Like all good traditions, this one came from the Bible.  No, just kidding, it came from Pinterest.  The idea is, each kid has a rough burlap pouch with their name on it (seriously rough- I sewed them, and I'm no seamstress). They are meant to hang in the place of their stockings, but as we have no mantel, and no stockings yet, we just place them haphazardly around the house.  Did I mention this is a tradition-in-progress?  Throughout the season of Advent, the kids earn money by doing extra chores- ones above and beyond what is expected of them.  The money they earn goes in their pouches.  Christmas Eve we count up what they made, and use it to order from the World Vision Gift Catalog. That means they are giving a practical, special gift to a person in need around the world- a mosquito net, a chicken, a Bible, or a soccer ball, for example. Then when they wake up in the morning, their shepherd's pouches are gone, replaced by stockings.  Just as they experience the joy of giving, they get the joy or receiving.

Here's the thing: my kids get into this.  My oldest boy remembered doing this last year, and begged me to let him start early- about 2 weeks before Thanksgiving.  He has begged me almost every day for jobs to earn money- money that he knows will not be for him.  We watched the videos online at World Vision's site, where short clips explain the hows and whys and whos of each gift- medicine, fishing gear, educational supplies, seeds.  When we got to the video about clean water, and the effects on children who walk miles to get muddy water from a polluted source, my seven year old buried his head in my shoulder and started shaking with sobs.  Which made me cry too- in part because my heart and head are so numb, so cynical, that I forgot how shattering that truth is, until my boy's tears reminded me.  I had to get his attention and show him the end of the video, with the joyful children frolicking in the clean water of a new well, to remind him of the hope of change- and the fact that he could be part of it.

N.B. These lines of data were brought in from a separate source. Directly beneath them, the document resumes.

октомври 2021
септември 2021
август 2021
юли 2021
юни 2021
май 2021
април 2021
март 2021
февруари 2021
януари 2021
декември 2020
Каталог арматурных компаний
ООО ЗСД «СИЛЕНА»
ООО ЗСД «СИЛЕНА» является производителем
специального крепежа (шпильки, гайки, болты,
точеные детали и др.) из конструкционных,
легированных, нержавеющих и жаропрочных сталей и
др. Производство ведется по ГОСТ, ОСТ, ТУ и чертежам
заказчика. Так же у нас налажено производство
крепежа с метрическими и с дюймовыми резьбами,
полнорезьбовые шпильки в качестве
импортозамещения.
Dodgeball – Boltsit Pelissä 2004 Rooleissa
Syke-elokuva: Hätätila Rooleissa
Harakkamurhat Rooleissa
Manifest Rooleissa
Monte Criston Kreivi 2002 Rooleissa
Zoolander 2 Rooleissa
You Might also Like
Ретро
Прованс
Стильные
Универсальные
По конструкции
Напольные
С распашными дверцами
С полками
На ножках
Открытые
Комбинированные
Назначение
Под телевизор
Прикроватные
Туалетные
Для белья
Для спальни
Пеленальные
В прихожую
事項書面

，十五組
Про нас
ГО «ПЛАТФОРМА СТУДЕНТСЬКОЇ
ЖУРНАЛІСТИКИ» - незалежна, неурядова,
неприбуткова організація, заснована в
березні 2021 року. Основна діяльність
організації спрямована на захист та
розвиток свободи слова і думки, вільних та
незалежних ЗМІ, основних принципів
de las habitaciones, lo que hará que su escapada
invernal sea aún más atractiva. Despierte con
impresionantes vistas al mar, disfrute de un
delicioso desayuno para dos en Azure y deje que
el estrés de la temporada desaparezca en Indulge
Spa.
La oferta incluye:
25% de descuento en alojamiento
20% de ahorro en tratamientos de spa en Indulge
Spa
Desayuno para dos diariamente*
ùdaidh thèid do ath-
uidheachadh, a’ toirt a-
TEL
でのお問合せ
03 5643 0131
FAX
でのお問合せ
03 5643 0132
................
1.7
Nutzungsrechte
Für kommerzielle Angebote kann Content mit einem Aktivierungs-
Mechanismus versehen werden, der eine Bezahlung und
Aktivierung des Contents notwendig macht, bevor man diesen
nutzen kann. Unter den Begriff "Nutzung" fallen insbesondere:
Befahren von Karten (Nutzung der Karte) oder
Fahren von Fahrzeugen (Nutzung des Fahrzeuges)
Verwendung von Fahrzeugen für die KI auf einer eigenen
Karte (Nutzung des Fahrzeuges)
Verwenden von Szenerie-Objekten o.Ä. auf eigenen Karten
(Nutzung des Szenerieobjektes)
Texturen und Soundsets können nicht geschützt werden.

So all my kids are wiping windows and dusting and taking out the recycling.  And asking, "how much will you pay me for that job?" like some money grubbing Wall Street wannabes. And they take the quarters and dimes and dollars (thanks, Grandma and Nana!) and stuff them into their burlap bags.  Christmas Eve will be amazing, because each one has a chosen goal: a Bible, a mosquito net, and a share of a well, respectively- that they are working hard to meet.  The Bible says that whatever we do for the people who are "the least," we do for Jesus.  So like the shepherds, we will come to his birthday party, ready with His gifts.

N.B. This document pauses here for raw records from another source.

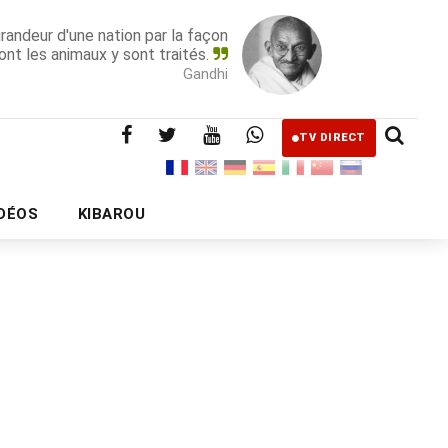
grandeur d'une nation par la façon
ont les animaux y sont traités.
Gandhi
TV DIRECT
IDÉOS
KIBAROU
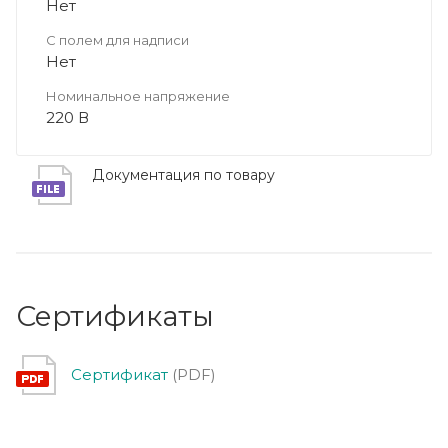
Нет
С полем для надписи
Нет
Номинальное напряжение
220 В
Документация по товару
Сертификаты
Сертификат
(PDF)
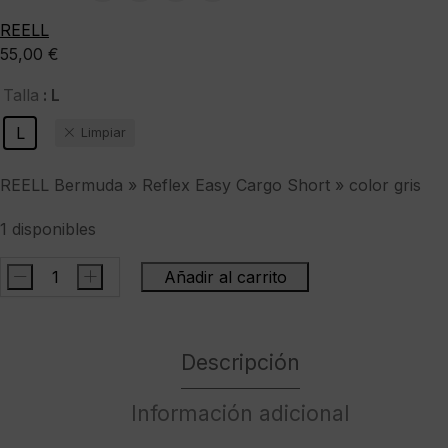
REELL
55,00
€
: L
Talla
L
Limpiar
REELL Bermuda » Reflex Easy Cargo Short » color gris
1 disponibles
-
+
Añadir al carrito
REELL
Bermuda
"
Descripción
Reflex
Easy
Cargo
Información adicional
Short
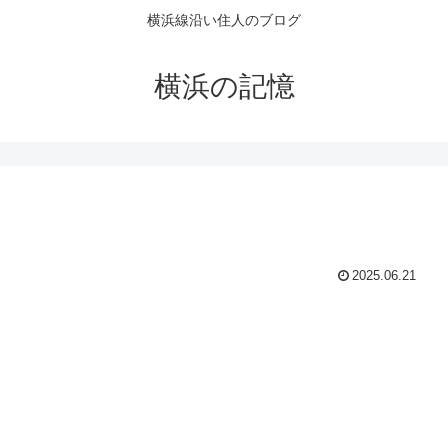
横浜線沿い住人のブログ
横浜の記憶
2025.06.21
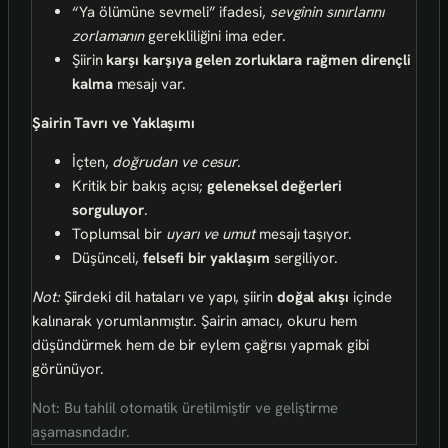
“Ya ölümüne sevmeli” ifadesi,
sevginin sınırlarını
zorlamanın
gerekliliğini ima eder.
Şiirin
karşı karşıya gelen zorluklara rağmen dirençli
kalma
mesajı var.
Şairin Tavrı ve Yaklaşımı
İçten,
doğrudan ve cesur
.
Kritik bir bakış açısı;
geleneksel değerleri
sorguluyor
.
Toplumsal bir
uyarı ve umut
mesajı taşıyor.
Düşünceli,
felsefi bir yaklaşım
sergiliyor.
Not:
Şiirdeki dil hataları ve yapı, şiirin
doğal akışı
içinde
kalınarak yorumlanmıştır. Şairin amacı, okuru hem
düşündürmek hem de bir eylem çağrısı yapmak gibi
görünüyor.
Not: Bu tahlil otomatik üretilmiştir ve geliştirme
aşamasındadır.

Because I am the opposite of super-mom, I cannot do both this, and the Elf. And I know that the long-term lessons about joy, and the power they have to actually change a little of the bitter sadness that is truly in the world- will serve my kids well.

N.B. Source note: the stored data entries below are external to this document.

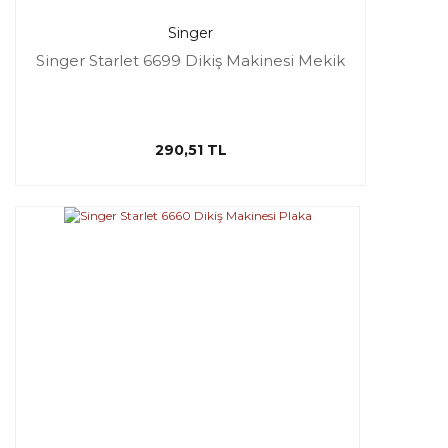
Singer
Singer Starlet 6699 Dikiş Makinesi Mekik
290,51 TL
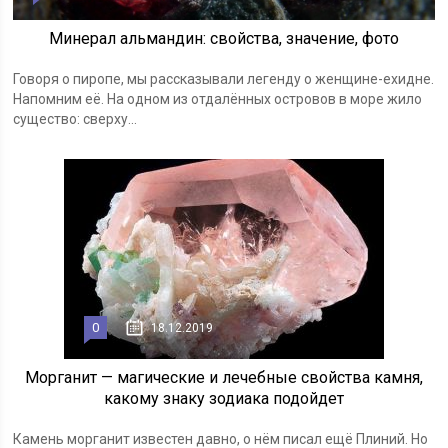
Минерал альмандин: свойства, значение, фото
Говоря о пиропе, мы рассказывали легенду о женщине-ехидне.
Напомним её. На одном из отдалённых островов в море жило
существо: сверху...
0
18.12.2019
Морганит — магические и лечебные свойства камня,
какому знаку зодиака подойдет
Камень морганит известен давно, о нём писал ещё Плиний. Но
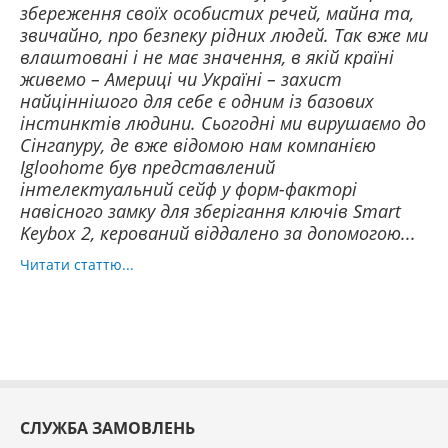
збереження своїх особистих речей, майна та,
звичайно, про безпеку рідних людей. Так вже ми
влаштовані і не має значення, в якій країні
живемо – Америці чи Україні – захист
найціннішого для себе є одним із базових
інстинктів людини. Сьогодні ми вирушаємо до
Сінгапуру, де вже відомою нам компанією
Igloohome був представлений
інтелектуальний сейф у форм-факторі
навісного замку для зберігання ключів Smart
Keybox 2, керований віддалено за допомогою...
Читати статтю...
СЛУЖБА ЗАМОВЛЕНЬ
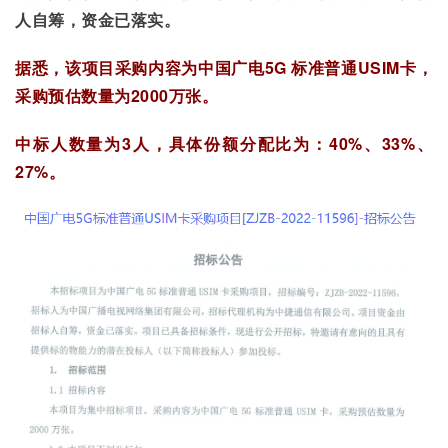
人自筹，资金已落实。
据悉，该项目采购内容为中国广电5G 标准普通USIM卡，
采购预估数量为2000万张。
中标人数量为3人，具体份额分配比为：40%、33%、
27%。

But I still reserve the right to have a random toy dinosaur start some nightly shenanigans, sometime in January.

Find out more about World Vision's gifts by watching this video:

Also, Compassion International does a similar gift catalog.  World Vision just got to us first, and we stuck with them. Both feature domestic and international gifts in many categories, but of course there are countless other charities you know of that would fit the bill just as well.

Here's the blog where I originally found the idea:

PS- I know none of you reasonable people will jump to any crazy conclusions, but in case some person I don't know actually reads this all the wrong way: I HAVE NO PROBLEM WITH OTHER PEOPLE DOING ELF ON THE SHELF. MORE POWER TO YOU. YOU ARE A BETTER PARENT THAN I.  IF I COULD DO IT ALL, AND DO IT ALL WELL, I WOULD TOO. There. (wink).